Keluarnya Indonesia dari Fragile Five tidak mengejutkan karena di antara kelima negara yang masuk Fragile Five tersebut, Indonesia masih yang terkuat dan lebih baik.
JAKARTA, KOMPAS.com - Angin
surga berhembus dari Bank raksasa Morgan Stanley. Bank yang bermarkas di
Amerika itu menganggap Indonesia keluar dari kategori fragile five atau lima negara yang mata uangnya rawan terkena dampak kebijakan moneter Bank Sentral Amerika The Fed.
Perbangingan Grafik Fragile Five |
Pada Agustus 2013 ketika The Fed mengumumkan akan menurunkan porsi kucuran stimulusnya atau quantitative easing (QE) sebesar 85 miliar dollar AS, Morgan Stanley mengidentifikasi lima negara berkembang dengan mata uang yang paling rentan terdampak yaitu Brazil, India, Indonesia, Turki, dan Afrika Selatan.

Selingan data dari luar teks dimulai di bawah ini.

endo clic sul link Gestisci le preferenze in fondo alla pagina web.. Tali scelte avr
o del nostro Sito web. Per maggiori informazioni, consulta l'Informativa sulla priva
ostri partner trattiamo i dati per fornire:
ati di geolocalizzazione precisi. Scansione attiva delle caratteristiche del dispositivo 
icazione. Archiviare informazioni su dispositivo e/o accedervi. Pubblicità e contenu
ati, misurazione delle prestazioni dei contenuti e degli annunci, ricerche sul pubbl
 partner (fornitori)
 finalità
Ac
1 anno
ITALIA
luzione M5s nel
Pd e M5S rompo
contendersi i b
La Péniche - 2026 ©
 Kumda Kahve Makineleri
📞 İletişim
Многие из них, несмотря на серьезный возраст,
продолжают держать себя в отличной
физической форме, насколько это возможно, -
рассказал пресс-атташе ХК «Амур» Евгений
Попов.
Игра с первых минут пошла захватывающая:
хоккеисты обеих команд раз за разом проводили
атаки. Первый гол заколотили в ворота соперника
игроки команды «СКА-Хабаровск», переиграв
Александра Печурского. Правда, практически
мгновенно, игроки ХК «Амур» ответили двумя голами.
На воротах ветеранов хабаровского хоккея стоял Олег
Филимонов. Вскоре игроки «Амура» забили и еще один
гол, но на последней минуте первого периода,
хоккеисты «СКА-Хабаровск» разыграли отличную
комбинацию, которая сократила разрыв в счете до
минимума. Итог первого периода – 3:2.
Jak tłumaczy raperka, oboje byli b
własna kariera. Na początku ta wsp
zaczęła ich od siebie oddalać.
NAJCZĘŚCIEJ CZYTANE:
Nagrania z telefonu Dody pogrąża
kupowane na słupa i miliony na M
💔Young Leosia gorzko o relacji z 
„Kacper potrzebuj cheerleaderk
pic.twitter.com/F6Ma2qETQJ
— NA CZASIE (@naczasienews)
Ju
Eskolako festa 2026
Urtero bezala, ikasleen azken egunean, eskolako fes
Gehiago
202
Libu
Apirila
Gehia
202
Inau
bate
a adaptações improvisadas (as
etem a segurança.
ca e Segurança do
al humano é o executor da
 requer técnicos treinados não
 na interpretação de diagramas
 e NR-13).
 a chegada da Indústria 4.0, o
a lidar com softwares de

Saat ini, Indonesia dan India dianggap sudah terhindar dari risiko. Ekonom Morgan Stanley mengaku Indonesia dan India sudah melakukan reformasi ekonomi yang cukup dengan meninggalkan model ekonominya yang lama.
Dalam kasus Indonesia, Morgan Stanley melihat Indonesia telah mengambil langkah positif di mana Presiden Jokowi dalam lima bulan pertamanya menjabat telah menghapus subsidi bahan bakar minyak (BBM) premium dan menekan defisit anggaran ke 1,9 persen dari PDB.
Menteri Keuangan Bambang Brodjonegoro menyambut positif Indonesia yang dianggap sudah bisa keluar dari fragile five. Ia mengakui, ketika ada gejolak pada rupiah maka pemerintah harus melakukan reformasi struktural. Pemerintah perlu mengeluarkan kebijakan untuk mengurangi current account deficit (CAD) atau defisit transaksi berjalan.
Pemerintah telah membuat anggaran sehat dengan menghapus subsidi minyak premium. Hanya saja, dalam hal ini pemerintah masih perlu menurunkan CAD lebih jauh lagi. "Kebijakan tidak boleh berhenti (untuk kurangi CAD). Akan sambung terus," ujar Bambang, Rabu (18/3/2015/2015).
Kebijakan mengurangi CAD ini yang dalam waktu dekat akan dikeluarkan pemerintah dalam bentuk paket kebijakan baik untuk neraca dagang ataupun jasa. CAD jelas menjadi konsern pemerintah karena salah satu penyebab rupiah tertekan adalah defisit pada neraca transaksi berjalan yang terus terjadi sejak triwulan terakhir 2011.
Pada 2014, CAD Indonesia sebesar 2,95 persen dari PDB. Untuk tahun ini karena impor belanja infrastruktur akan melonjak maka defisit masih akan berada pada level sekitar 3 persen dari PDB.